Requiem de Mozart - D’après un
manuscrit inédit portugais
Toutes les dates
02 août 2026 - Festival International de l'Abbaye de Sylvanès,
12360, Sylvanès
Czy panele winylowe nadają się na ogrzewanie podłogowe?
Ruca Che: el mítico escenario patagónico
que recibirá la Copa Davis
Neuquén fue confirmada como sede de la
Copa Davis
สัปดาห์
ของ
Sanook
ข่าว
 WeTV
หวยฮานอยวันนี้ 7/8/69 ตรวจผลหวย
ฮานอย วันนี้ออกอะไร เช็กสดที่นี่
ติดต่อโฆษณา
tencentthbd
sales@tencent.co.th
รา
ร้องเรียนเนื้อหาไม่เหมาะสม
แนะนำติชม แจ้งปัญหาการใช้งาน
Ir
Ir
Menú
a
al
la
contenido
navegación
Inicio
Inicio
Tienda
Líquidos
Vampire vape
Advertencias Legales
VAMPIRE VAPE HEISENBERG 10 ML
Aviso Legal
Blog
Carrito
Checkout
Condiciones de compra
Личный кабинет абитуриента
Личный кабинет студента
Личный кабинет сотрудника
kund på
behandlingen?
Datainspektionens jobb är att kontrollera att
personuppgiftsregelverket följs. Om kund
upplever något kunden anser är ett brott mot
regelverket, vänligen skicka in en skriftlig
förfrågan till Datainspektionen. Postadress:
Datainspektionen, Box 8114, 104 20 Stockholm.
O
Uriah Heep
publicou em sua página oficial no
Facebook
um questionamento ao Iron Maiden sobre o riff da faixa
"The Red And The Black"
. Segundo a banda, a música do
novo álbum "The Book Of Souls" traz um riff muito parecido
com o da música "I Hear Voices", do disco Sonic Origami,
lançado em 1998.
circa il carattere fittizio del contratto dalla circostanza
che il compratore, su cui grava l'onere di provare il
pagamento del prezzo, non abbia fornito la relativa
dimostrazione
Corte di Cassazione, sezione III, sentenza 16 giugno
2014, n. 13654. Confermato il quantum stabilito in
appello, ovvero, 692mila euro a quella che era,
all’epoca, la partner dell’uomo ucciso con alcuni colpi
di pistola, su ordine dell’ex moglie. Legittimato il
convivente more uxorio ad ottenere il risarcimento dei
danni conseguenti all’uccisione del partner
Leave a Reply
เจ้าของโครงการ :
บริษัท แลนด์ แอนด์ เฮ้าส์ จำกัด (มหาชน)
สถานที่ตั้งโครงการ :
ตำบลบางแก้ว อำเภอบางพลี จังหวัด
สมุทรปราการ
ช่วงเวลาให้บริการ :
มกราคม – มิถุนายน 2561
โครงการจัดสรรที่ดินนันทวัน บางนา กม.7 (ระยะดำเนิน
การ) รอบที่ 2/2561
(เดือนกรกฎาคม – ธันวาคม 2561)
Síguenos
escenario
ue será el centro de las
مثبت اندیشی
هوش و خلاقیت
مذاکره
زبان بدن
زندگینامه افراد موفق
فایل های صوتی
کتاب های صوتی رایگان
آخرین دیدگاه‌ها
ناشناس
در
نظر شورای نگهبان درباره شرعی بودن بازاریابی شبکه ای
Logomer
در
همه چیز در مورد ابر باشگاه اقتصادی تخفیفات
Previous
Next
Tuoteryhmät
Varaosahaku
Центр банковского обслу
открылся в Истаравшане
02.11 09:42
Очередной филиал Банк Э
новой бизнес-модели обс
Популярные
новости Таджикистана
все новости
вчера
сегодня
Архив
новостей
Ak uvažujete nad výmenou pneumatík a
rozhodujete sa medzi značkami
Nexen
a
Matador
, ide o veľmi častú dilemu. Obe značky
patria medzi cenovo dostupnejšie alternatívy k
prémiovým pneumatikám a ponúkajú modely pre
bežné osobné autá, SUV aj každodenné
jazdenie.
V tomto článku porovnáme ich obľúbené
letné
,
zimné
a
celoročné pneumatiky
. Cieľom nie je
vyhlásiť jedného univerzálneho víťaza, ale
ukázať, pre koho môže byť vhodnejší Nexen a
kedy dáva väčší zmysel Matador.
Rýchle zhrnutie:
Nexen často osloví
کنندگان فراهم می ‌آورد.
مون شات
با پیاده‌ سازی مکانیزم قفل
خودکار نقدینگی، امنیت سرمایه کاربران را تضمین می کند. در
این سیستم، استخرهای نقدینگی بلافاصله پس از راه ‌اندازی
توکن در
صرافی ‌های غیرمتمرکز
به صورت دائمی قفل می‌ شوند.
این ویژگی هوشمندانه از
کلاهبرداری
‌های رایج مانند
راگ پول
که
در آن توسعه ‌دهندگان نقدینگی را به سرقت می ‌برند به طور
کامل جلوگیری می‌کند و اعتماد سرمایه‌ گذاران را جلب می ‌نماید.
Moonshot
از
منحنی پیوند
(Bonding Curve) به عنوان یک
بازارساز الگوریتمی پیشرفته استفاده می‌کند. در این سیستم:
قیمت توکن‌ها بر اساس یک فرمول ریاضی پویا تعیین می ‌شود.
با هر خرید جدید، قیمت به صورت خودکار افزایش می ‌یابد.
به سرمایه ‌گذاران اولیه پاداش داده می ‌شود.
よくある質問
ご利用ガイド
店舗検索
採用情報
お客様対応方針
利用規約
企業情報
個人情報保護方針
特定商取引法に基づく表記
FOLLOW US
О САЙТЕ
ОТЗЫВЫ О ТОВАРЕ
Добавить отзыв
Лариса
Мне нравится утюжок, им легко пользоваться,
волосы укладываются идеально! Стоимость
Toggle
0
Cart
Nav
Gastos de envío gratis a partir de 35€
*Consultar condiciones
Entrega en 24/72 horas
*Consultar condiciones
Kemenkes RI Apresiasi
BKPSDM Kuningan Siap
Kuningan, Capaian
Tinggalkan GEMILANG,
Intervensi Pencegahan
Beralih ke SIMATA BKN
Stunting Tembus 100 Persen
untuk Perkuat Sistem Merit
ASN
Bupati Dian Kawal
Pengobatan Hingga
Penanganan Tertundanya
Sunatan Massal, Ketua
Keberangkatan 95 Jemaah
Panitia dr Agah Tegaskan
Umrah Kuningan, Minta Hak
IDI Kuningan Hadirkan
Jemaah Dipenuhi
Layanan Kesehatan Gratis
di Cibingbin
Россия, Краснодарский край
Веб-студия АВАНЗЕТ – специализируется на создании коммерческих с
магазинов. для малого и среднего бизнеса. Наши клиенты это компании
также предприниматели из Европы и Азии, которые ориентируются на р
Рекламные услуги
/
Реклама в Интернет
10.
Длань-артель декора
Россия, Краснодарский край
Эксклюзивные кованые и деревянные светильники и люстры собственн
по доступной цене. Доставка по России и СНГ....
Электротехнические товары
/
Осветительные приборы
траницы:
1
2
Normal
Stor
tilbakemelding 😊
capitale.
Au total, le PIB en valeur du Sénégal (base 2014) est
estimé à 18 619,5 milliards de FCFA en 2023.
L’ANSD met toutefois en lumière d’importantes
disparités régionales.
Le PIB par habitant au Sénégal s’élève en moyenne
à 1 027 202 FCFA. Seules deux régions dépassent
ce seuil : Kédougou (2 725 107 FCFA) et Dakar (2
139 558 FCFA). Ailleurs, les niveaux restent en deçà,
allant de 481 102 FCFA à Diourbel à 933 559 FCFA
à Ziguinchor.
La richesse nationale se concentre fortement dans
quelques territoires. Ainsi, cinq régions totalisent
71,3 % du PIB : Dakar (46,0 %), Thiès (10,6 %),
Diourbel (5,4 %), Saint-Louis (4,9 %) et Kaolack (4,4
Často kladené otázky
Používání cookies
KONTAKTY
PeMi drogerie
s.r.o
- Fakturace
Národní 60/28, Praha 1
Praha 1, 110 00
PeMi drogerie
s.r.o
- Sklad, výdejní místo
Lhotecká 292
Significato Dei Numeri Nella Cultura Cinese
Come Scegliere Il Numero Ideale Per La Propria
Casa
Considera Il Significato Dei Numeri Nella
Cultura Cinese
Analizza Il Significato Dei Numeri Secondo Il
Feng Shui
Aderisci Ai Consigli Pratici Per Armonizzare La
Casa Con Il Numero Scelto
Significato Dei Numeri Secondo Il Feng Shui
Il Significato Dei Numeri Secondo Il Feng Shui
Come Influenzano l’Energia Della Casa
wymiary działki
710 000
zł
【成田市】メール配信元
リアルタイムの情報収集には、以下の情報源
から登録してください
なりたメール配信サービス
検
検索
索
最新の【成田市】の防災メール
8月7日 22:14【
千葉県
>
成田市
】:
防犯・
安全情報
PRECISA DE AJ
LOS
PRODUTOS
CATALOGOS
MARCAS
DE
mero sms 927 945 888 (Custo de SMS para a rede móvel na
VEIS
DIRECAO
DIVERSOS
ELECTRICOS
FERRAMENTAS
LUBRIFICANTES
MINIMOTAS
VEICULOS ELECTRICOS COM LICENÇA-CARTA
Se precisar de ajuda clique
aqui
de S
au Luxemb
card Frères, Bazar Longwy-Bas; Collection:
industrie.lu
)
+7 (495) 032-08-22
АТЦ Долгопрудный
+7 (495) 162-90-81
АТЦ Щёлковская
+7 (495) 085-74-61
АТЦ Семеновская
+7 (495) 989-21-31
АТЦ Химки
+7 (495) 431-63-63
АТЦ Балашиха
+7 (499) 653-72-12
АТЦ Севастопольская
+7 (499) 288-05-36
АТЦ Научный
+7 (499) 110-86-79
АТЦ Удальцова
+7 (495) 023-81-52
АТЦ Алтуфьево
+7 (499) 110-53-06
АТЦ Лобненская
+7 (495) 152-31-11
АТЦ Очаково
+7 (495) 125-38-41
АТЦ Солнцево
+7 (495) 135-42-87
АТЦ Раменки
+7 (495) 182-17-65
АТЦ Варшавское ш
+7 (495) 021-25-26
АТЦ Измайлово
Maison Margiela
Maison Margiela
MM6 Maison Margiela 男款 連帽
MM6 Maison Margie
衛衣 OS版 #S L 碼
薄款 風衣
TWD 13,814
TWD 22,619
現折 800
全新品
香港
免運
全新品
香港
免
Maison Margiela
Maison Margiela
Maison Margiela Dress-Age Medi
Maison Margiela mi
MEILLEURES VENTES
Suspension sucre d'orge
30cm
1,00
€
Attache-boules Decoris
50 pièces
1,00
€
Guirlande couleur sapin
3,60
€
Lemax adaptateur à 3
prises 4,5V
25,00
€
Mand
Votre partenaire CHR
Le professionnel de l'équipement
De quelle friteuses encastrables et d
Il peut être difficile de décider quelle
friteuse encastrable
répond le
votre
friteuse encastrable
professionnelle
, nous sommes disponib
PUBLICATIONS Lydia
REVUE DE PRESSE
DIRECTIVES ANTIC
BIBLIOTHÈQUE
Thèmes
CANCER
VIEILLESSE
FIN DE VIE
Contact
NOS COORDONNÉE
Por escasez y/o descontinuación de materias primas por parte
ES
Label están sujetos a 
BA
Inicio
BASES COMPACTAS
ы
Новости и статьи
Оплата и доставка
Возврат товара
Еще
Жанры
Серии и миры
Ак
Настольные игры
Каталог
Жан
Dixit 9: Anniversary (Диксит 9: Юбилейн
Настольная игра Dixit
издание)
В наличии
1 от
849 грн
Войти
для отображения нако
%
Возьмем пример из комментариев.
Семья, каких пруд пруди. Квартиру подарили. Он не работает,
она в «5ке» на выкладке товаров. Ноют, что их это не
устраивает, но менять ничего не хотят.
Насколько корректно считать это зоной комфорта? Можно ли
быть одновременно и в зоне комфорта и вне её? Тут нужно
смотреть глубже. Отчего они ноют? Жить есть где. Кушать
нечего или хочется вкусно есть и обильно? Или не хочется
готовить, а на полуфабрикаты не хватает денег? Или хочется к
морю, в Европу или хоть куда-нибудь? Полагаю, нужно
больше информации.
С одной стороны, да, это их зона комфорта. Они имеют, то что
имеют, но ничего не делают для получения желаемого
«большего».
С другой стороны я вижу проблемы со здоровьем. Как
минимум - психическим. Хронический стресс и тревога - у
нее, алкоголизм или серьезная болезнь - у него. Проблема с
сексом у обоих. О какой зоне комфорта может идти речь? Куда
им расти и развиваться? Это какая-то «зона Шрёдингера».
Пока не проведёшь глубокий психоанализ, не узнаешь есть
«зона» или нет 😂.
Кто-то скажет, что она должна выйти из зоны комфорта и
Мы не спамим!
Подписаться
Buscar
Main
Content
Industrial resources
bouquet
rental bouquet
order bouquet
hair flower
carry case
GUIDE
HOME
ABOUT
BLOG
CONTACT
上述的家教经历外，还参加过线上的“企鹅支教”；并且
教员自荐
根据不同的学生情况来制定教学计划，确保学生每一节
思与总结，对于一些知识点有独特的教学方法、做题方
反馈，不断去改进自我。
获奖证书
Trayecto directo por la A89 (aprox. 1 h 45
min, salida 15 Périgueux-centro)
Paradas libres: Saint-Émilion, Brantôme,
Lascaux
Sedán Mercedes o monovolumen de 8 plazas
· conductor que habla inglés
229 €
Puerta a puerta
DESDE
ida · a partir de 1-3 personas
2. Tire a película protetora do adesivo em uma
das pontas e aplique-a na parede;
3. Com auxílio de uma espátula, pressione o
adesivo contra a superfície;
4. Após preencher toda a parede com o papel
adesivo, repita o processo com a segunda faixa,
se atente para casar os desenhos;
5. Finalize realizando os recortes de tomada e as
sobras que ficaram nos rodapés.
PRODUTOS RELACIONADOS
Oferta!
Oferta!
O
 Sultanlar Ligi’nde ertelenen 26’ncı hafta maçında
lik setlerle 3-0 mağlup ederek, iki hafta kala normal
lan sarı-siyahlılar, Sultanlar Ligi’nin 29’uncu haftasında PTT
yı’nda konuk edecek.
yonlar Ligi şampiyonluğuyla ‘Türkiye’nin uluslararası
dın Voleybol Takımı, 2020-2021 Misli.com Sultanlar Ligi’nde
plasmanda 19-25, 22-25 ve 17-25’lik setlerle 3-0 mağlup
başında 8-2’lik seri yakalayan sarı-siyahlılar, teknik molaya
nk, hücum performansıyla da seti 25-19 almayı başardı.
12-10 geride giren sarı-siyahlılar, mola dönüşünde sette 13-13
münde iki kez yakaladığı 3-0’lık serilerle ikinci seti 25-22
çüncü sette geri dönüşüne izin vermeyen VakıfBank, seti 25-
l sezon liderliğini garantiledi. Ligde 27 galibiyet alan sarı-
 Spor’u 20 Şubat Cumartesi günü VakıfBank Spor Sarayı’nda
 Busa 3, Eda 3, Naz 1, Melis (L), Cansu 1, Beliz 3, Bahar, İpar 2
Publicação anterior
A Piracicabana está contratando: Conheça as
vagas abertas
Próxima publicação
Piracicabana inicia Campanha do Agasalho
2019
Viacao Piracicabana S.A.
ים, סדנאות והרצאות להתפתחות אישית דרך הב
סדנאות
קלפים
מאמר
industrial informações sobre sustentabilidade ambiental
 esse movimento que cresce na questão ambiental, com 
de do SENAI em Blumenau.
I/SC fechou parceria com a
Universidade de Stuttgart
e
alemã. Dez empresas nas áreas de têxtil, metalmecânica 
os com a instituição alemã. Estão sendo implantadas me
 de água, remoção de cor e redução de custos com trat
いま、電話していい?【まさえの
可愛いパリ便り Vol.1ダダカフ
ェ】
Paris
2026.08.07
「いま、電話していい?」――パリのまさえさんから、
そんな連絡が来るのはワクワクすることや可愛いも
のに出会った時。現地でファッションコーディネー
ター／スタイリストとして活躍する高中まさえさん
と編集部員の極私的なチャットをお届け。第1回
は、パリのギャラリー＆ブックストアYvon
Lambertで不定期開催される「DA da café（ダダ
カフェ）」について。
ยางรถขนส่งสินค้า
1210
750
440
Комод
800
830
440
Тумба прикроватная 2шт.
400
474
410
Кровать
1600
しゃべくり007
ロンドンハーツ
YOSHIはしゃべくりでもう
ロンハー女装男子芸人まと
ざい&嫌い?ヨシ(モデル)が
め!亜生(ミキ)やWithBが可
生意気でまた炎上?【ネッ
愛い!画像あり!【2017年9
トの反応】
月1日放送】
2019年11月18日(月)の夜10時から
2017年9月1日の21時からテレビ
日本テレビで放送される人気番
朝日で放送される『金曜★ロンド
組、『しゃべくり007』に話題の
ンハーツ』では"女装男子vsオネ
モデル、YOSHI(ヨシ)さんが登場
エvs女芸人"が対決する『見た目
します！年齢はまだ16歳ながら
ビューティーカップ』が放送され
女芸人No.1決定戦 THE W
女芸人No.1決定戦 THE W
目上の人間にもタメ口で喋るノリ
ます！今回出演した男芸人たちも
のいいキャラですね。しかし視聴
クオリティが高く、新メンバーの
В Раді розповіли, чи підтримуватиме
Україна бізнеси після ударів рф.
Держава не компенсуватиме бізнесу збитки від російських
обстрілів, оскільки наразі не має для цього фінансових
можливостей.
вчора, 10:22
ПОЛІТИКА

◆ ◆ ◆ ◆

What this task involves: Scan the listing above for the line that has "новой бизнес-модели обс", then copy exactly from that line through the line that has "صرافی ‌های غیرمتمرکز".

Finished task:
новой бизнес-модели обс
Популярные
новости Таджикистана
все новости
вчера
сегодня
Архив
новостей
Ak uvažujete nad výmenou pneumatík a
rozhodujete sa medzi značkami
Nexen
a
Matador
, ide o veľmi častú dilemu. Obe značky
patria medzi cenovo dostupnejšie alternatívy k
prémiovým pneumatikám a ponúkajú modely pre
bežné osobné autá, SUV aj každodenné
jazdenie.
V tomto článku porovnáme ich obľúbené
letné
,
zimné
a
celoročné pneumatiky
. Cieľom nie je
vyhlásiť jedného univerzálneho víťaza, ale
ukázať, pre koho môže byť vhodnejší Nexen a
kedy dáva väčší zmysel Matador.
Rýchle zhrnutie:
Nexen často osloví
کنندگان فراهم می ‌آورد.
مون شات
با پیاده‌ سازی مکانیزم قفل
خودکار نقدینگی، امنیت سرمایه کاربران را تضمین می کند. در
این سیستم، استخرهای نقدینگی بلافاصله پس از راه ‌اندازی
توکن در
صرافی ‌های غیرمتمرکز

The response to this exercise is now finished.